[Page images and extracted text]
*-*-*

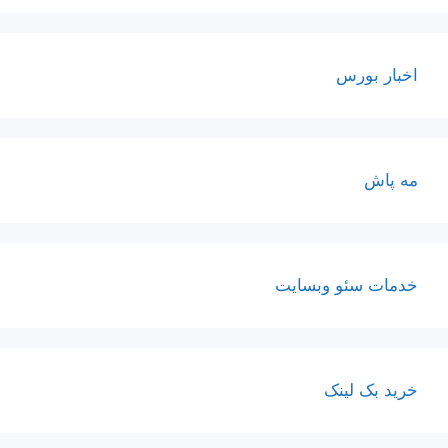
اخبار بورس
مه پاش
خدمات سئو وبسایت
خرید بک لینک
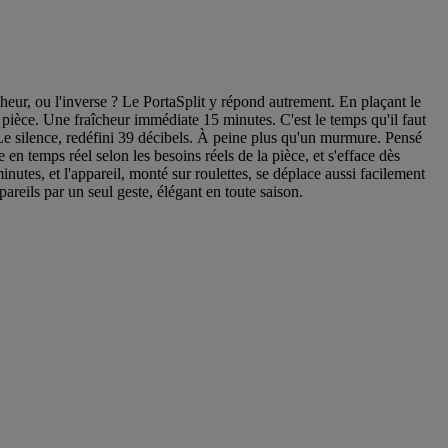
heur, ou l'inverse ? Le PortaSplit y répond autrement. En plaçant le
a pièce. Une fraîcheur immédiate 15 minutes. C'est le temps qu'il faut
 Le silence, redéfini 39 décibels. À peine plus qu'un murmure. Pensé
e en temps réel selon les besoins réels de la pièce, et s'efface dès
nutes, et l'appareil, monté sur roulettes, se déplace aussi facilement
pareils par un seul geste, élégant en toute saison.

*-*-*

In the copy, keep every line of the data above exactly and drop each picture.

> [Solution]
اخبار بورس
مه پاش
خدمات سئو وبسایت
خرید بک لینک
heur, ou l'inverse ? Le PortaSplit y répond autrement. En plaçant le
a pièce. Une fraîcheur immédiate 15 minutes. C'est le temps qu'il faut
 Le silence, redéfini 39 décibels. À peine plus qu'un murmure. Pensé
e en temps réel selon les besoins réels de la pièce, et s'efface dès
nutes, et l'appareil, monté sur roulettes, se déplace aussi facilement
pareils par un seul geste, élégant en toute saison.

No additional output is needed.